School leaders in Charlotte say no-nonsense nurturing gives their students structure that they need. They say they've noticed kids are more engaged since the district began using the approach. Out-of-school suspensions are down, and kids are missing fewer days at some schools.
Teachers like Kelly McManus, at Druid Hills, go through several weeks of training before implementing no-nonsense nurturing in their own classrooms.
"I would say, 'Students, please, raise your hand on a level zero, if you ...' "
Her coach and colleague Vanetia Howard interrupts, "Stop. 'Please.' You want them to do it; there's no opt-out. Drop the 'please.' "
After this one-on-one session, it's time to put what McManus has learned into action — while still being coached.
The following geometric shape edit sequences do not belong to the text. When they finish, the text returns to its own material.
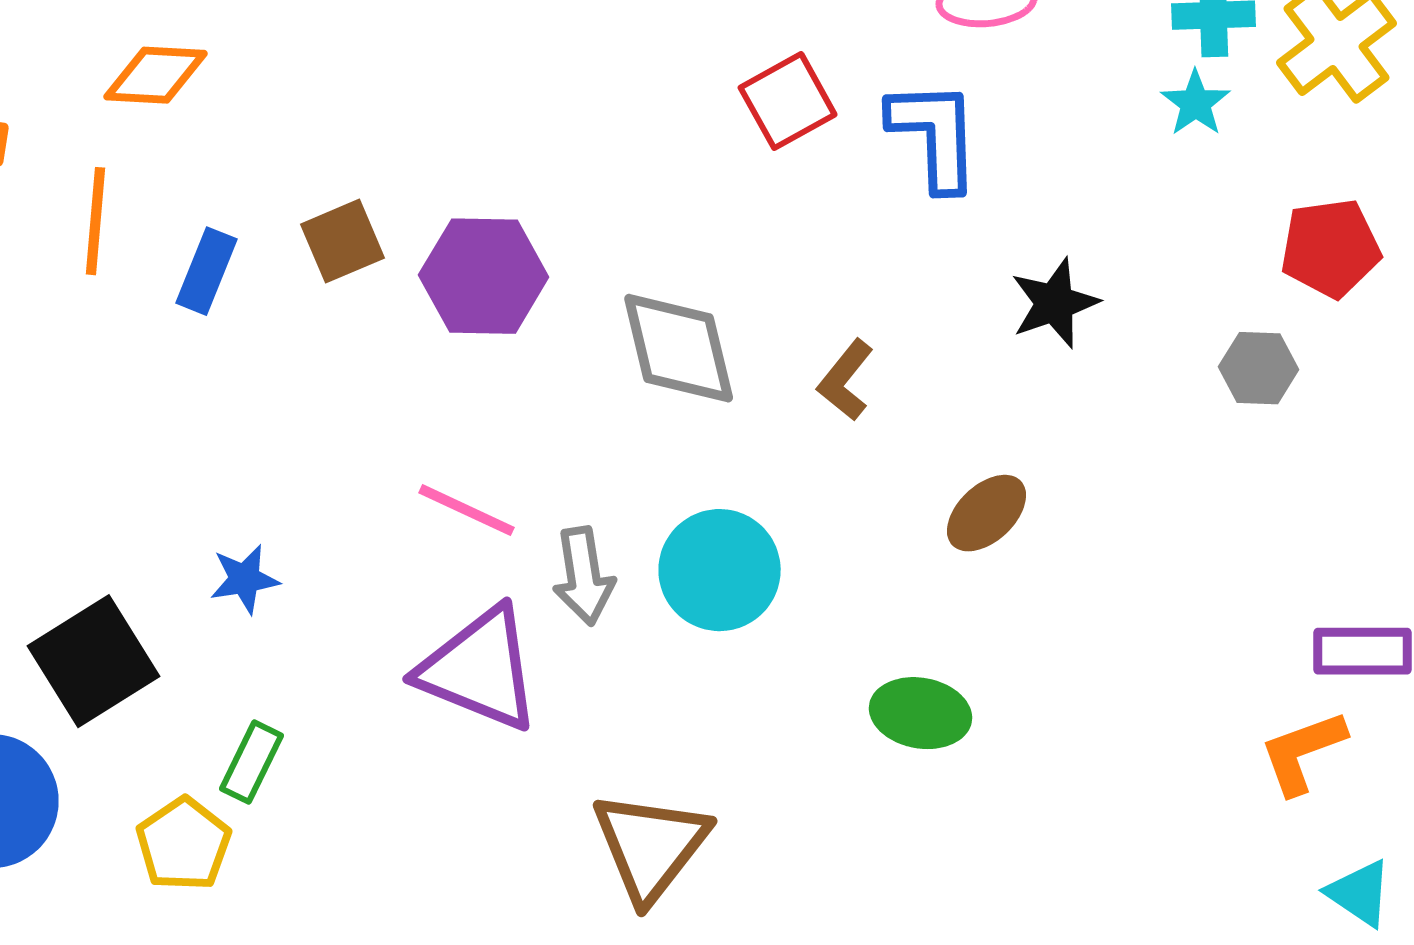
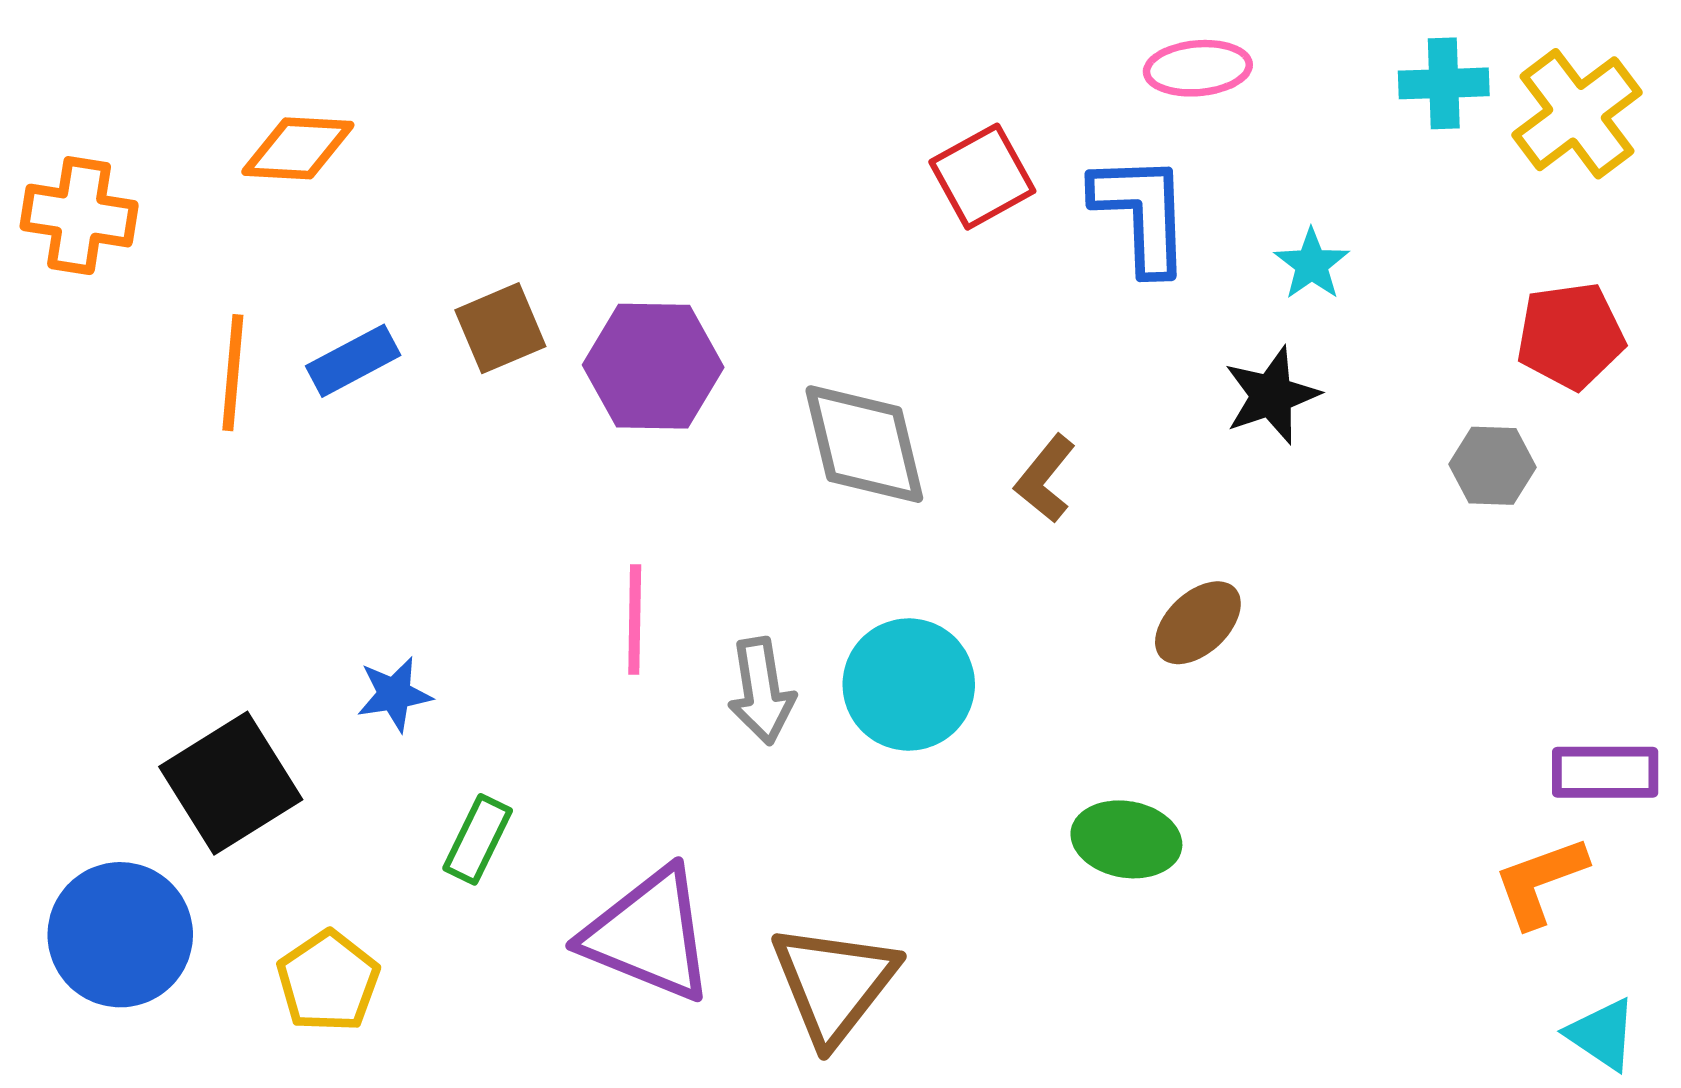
cyan star: (1196, 103) -> (1312, 264), moved
orange line: (96, 221) -> (233, 373), moved
blue rectangle: (207, 271) -> (353, 361), turned 40
pink line: (467, 510) -> (635, 620), turned 66
purple triangle: (480, 669) -> (649, 935), moved
green rectangle: (252, 762) -> (478, 839), moved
McManus wears an earbud. Howard stands in the back of the class. She whispers directions to McManus through a walkie-talkie.
"Ask for complete sentences when students respond," Howard instructs to McManus.
"We're going to respond in complete sentences," McManus tells the class.
As if one coach watching her every move isn't nerve-racking enough, the whole session is overseen by a coach from the Center for Transformative Teaching. McManus feels stressed, but finds it valuable.
"I have never gotten so much feedback from a coach like that before. I mean, intentional feedback where I can take that back to my room and use it," she says.
Her complaint, which you hear a lot, is that she feels like a robot at times.
Stengel, the Vanderbilt professor, sees how the scripted directions and narration help, but adds, "I just don't want these teachers — particularly if they're going to stay in the profession — to think this is all there is to developing children toward autonomy and responsibility."
No-nonsense nurturing acknowledges this, and encourages teachers to lay off that robotic voice over time. The hope is that, eventually, students won't need it.